Motor Connections

Posted on: June 17th, 2014 by admin No Comments

One of the most important, yet most frequently misunderstood, parts of placing an electric motor in service is connecting the motor leads correctly. One would think it would be easy, but in fact it can be easy to get it wrong. Over the last 45 years I have seen literally scores of different connections used in electric motors. Let me say up front that, if you have any question about how to properly connect your motor, give the motor experts at Gem State Electric a call. We’ve gotten pretty good at figuring these things out over the phone. The major challenge in figuring out the proper connection for a given motor is the shear variety and the (sometimes) lack of standards. Color coding, NEMA numbering, IEC numbering and non-standard systems exist in both single phase and three phase motors. Single voltage, dual voltage, tri-voltage, wye-delta start, part winding start, two speed single winding, two speed two winding , constant torque, variable torque, constant horsepower, even two phase – we’ve seen just about everything. Then there is the occasional 18 lead motor with no markings on the leads! The point is – if you can’t figure it out don’t feel bad. Just give us a call at 208-344-5461. Some standards, of course, do exist. It’s just that some standards are more standard than other standards. So let’s look at some of the more common connections, keeping in mind that there can be variations on all of these diagrams.

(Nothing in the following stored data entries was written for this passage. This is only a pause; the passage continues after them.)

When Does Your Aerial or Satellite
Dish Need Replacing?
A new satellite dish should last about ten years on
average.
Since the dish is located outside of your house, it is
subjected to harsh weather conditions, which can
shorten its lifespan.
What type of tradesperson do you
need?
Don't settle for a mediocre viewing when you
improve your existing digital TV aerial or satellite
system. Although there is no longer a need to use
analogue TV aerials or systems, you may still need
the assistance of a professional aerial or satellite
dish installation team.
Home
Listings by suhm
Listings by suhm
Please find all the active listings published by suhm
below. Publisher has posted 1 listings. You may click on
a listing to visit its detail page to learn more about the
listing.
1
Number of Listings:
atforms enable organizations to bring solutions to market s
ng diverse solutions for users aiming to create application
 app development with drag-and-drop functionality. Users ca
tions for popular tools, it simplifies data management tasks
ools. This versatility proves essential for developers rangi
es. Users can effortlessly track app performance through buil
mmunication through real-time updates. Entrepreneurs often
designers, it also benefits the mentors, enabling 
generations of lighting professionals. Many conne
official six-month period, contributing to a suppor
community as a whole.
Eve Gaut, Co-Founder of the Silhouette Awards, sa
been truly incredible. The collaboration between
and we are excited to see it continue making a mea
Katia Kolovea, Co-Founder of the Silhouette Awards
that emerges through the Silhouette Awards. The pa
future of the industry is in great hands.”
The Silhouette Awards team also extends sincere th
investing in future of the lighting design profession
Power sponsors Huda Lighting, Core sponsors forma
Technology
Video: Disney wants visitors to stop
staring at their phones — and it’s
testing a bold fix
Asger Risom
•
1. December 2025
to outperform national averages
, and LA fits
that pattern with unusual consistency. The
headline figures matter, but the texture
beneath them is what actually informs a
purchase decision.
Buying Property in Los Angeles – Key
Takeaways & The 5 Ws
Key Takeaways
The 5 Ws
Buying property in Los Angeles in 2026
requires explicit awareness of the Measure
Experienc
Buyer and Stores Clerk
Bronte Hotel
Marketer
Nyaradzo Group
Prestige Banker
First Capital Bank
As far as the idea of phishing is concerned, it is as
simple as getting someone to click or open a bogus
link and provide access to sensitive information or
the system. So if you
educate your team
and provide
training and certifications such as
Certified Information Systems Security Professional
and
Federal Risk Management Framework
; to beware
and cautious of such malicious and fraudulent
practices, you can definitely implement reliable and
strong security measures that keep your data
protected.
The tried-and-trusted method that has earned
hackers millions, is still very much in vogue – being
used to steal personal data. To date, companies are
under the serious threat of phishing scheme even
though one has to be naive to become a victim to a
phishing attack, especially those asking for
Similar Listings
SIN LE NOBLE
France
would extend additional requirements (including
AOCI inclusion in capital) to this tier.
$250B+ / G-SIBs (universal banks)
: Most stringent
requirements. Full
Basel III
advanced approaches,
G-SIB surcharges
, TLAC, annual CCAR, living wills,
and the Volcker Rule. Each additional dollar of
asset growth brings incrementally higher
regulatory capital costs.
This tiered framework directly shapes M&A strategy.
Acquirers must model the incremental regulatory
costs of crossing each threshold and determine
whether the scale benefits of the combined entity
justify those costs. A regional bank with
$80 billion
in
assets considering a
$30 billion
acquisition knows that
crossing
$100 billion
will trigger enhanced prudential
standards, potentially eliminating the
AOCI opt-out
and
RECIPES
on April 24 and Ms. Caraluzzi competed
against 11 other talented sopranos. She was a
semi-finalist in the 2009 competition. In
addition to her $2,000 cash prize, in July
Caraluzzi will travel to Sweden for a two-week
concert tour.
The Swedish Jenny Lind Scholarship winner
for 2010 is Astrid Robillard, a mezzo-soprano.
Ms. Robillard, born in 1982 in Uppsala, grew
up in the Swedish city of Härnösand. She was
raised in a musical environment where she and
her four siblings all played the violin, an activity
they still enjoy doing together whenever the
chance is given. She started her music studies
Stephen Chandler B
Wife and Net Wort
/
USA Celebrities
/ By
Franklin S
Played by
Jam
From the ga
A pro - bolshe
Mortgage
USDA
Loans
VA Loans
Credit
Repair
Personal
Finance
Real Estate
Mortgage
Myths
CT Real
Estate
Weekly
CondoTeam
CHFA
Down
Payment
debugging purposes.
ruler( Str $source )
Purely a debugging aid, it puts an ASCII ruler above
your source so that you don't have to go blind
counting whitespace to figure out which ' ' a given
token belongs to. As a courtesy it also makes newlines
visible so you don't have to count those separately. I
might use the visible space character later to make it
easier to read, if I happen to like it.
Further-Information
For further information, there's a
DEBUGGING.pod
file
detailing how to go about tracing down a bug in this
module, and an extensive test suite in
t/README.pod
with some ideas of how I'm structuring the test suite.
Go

SINGLE PHASE: It would be nice if all single phase motors could be reduced to two leads but that will never happen. We can however reduce the noise to a few groups that will handle most motors – single voltage, multi-voltage, set rotation and reversible. The single voltage and set rotation connections are typically a simplification of the multi-voltage reversible connections with some of the connections made internally, leaving fewer choices for the installer. Take a look at a few sample wiring diagrams, (right click on the link below to open in a new tab.)

NA Single-Phase1 connections

Some common modifications to this connection scheme: The use of colors instead of numbers (no standard between manufacturers is known to exist for colors) Some manufacturers interchange leads 2 and 3 GE made some larger single phase motors in the 1970s that used a 10 lead connection Some manufacturers use four leads for the start winding, adding lead numbers 6 and 7

THREE PHASE: Most three phase connections are either a “wye” (sometimes referred to as a “Y” or “star” connection) or Delta. There are a number of combinations that utilize both a wye and a delta connection but these connections are best left for another discussion. Let’s take a look at some of the more common three phase connections. You should note when comparing the wye and delta dual voltage (nine lead) connections that the external high voltage connections are identical. This means that when connecting a nine lead three phase dual voltage motor for 460 volts it is not necessary to know the internal configuration of the winding. However, if it is 230 volts that you wish to connect to your three phase motor you must first determine what the internal connection was used. The easiest way to do this is to look at the low voltage wiring diagram. If there is no diagram, you must take continuity readings. In order to do this you must disconnect any leads that are already connected. Caution: It is always best, before disconnecting an existing connection, to notice two things: 1) Are the leads identified (alpha numeric or color coded) 2) What leads are currently connected to each other? If the leads are not identified in any manner, stop before it is too late and call the motor experts at Gem State Electric. We can help you figure out what steps to take before it is too late! If you don’t stop at this point you may be taking a minor challenge into a major project (also spelled m-a-j-o-r-e-x-p-e-n-s-e). If the leads are identified and currently connected together in some configuration right down which leads are connected before disconnecting anything. This way, if you get in over your head you can still go back to the start instead of launching that major project to which we were just referring. With all leads disconnected and not touching each other, check for continuity (a circuit) between leads 7, 8 and 9 with your ohm meter or continuity tester. If a circuit exists between all three leads, you have an internal wye connected motor. If no circuit exists, and you know the winding to be good, you have a delta connected motor. Using the appropriate connection diagram it is now an easy matter to reconnect your motor for the lower voltage.